Any parent that is venturing out to the airport merely to explore, may I suggest you try your local Westfield? They offer parking with pram spots and coffees generally cost less than the $7 charged at most airports.
But back to feeding. Babies feed at regular intervals, and to the great consternation of parents and Gina Ford devotees everywhere, these feeds cannot always be timed.
In an ideal world feeds might be provided in a comfortable position of the mother’s choosing, at intervals of the mother’s choosing, with a hot or cold drink of the mother’s choosing, with a massage therapist of the mother’s choosing to ease tension in the mother’s shoulders, and a small cheer squad of the mother’s choosing to remind the mother what a sterling job she’s doing.
In the real world, tragically, this very rarely occurs. (Unless perhaps you just had your first baby thirty seconds earlier and you are lucky enough to have legions of adoring grandparents, family members and friends eager to help).
There are a host of factors that explain when and how any mother feeds her baby. Conditions imposed by outsiders about what is appropriate and welcome are the least useful and least welcome. And yet, they abound.

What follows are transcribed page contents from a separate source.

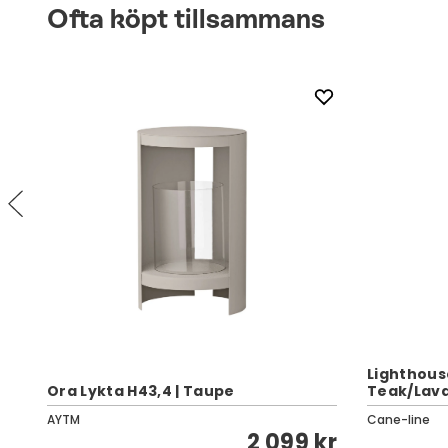
Ofta köpt tillsammans
Lighthouse
Ora Lykta H43,4 | Taupe
Teak/Lav
AYTM
Cane-line
kr
2 099 kr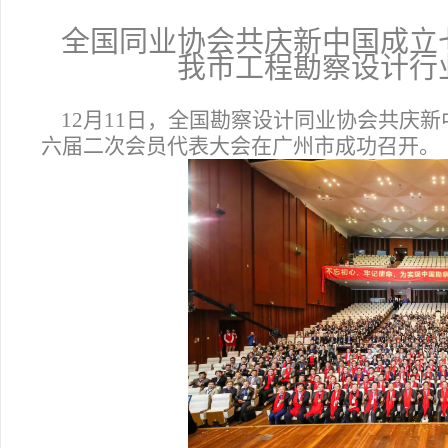
全国同业协会共庆新中国成立
我市工程勘察设计行
12
月11日，全国勘察设计同业协会共庆新
六届二次会员代表大会在广州市成功召开。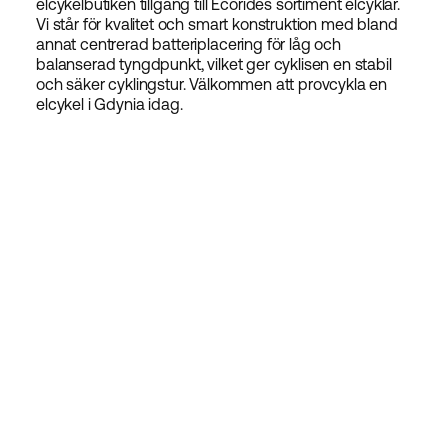
elcykelbutiken tillgång till Ecorides sortiment elcyklar.
Vi står för kvalitet och smart konstruktion med bland
annat centrerad batteriplacering för låg och
balanserad tyngdpunkt, vilket ger cyklisen en stabil
och säker cyklingstur. Välkommen att provcykla en
elcykel i Gdynia idag.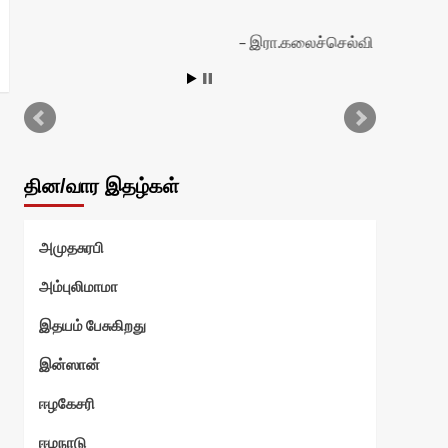
இரா.கலைச்செல்வி
தின/வார இதழ்கள்
அமுதசுரபி
அம்புலிமாமா
இதயம் பேசுகிறது
இன்ஸான்
ஈழகேசரி
ஈழநாடு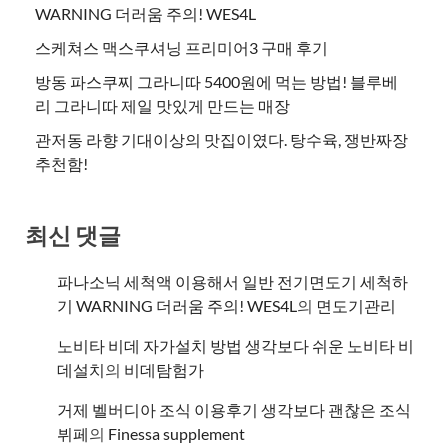
WARNING 더러움 주의! WES4L
스케쳐스 맥스쿠셔닝 프리미어3 구매 후기
방동 파스쿠찌 그라니따 5400원에 먹는 방법! 블루베
리 그라니따 제일 맛있게 만드는 매장
관저동 라향 기대이상의 맛집이였다. 탕수육, 쟁반짜장
추천함!
최신 댓글
파나소닉 세척액 이용해서 일반 전기면도기 세척하
기 WARNING 더러움 주의! WES4L
의
면도기관리
노비타 비데 자가설치 방법 생각보다 쉬운 노비타 비
데설치
의
비데탐험가
거제 벨버디아 조식 이용후기 생각보다 괜찮은 조식
뷔페
의
​Finessa supplement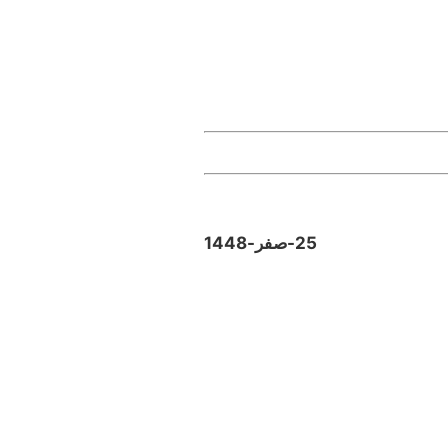
25-صفر-1448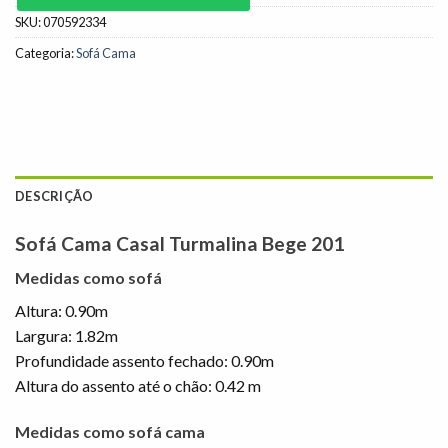
SKU:
070592334
Categoria:
Sofá Cama
DESCRIÇÃO
Sofá Cama Casal Turmalina Bege 201
Medidas como sofá
Altura: 0.90m
Largura: 1.82m
Profundidade assento fechado: 0.90m
Altura do assento até o chão: 0.42 m
Medidas como sofá cama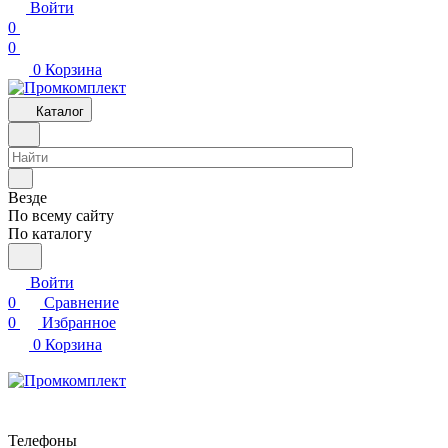
Войти
0
0
0
Корзина
Каталог
Везде
По всему сайту
По каталогу
Войти
0
Сравнение
0
Избранное
0
Корзина
Телефоны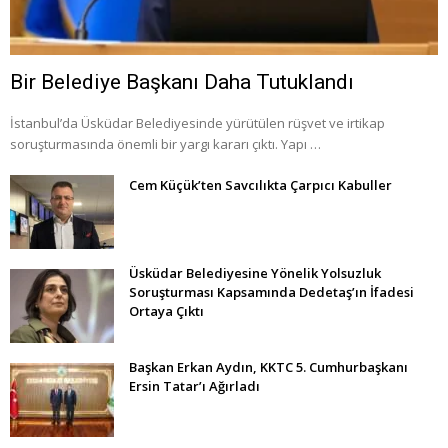
Bir Belediye Başkanı Daha Tutuklandı
İstanbul’da Üsküdar Belediyesinde yürütülen rüşvet ve irtikap
soruşturmasında önemli bir yargı kararı çıktı. Yapı …
Cem Küçük’ten Savcılıkta Çarpıcı Kabuller
Üsküdar Belediyesine Yönelik Yolsuzluk
Soruşturması Kapsamında Dedetaş’ın İfadesi
Ortaya Çıktı
Başkan Erkan Aydın, KKTC 5. Cumhurbaşkanı
Ersin Tatar’ı Ağırladı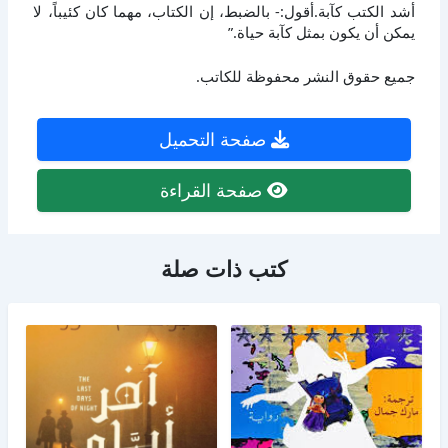
أشد الكتب كآبة.أقول:- بالضبط، إن الكتاب، مهما كان كئيباً، لا
يمكن أن يكون بمثل كآبة حياة.”
جميع حقوق النشر محفوظة للكاتب.
صفحة التحميل
صفحة القراءة
كتب ذات صلة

For the overwhelming majority mums are just doing their very best to do what works best for them and for their baby. They are the two people who matter most in a mother-baby feeding situation.
Not another person’s sensibilities. Not another person’s idea of what is discreet and what is appropriate.
As Carrie said last night, mothers will feed how and when it suits them and their baby, not how and when it suits others. How super it would be if anyone considering advising breastfeeding mums about how/when/where they feed could use this as the litmus test?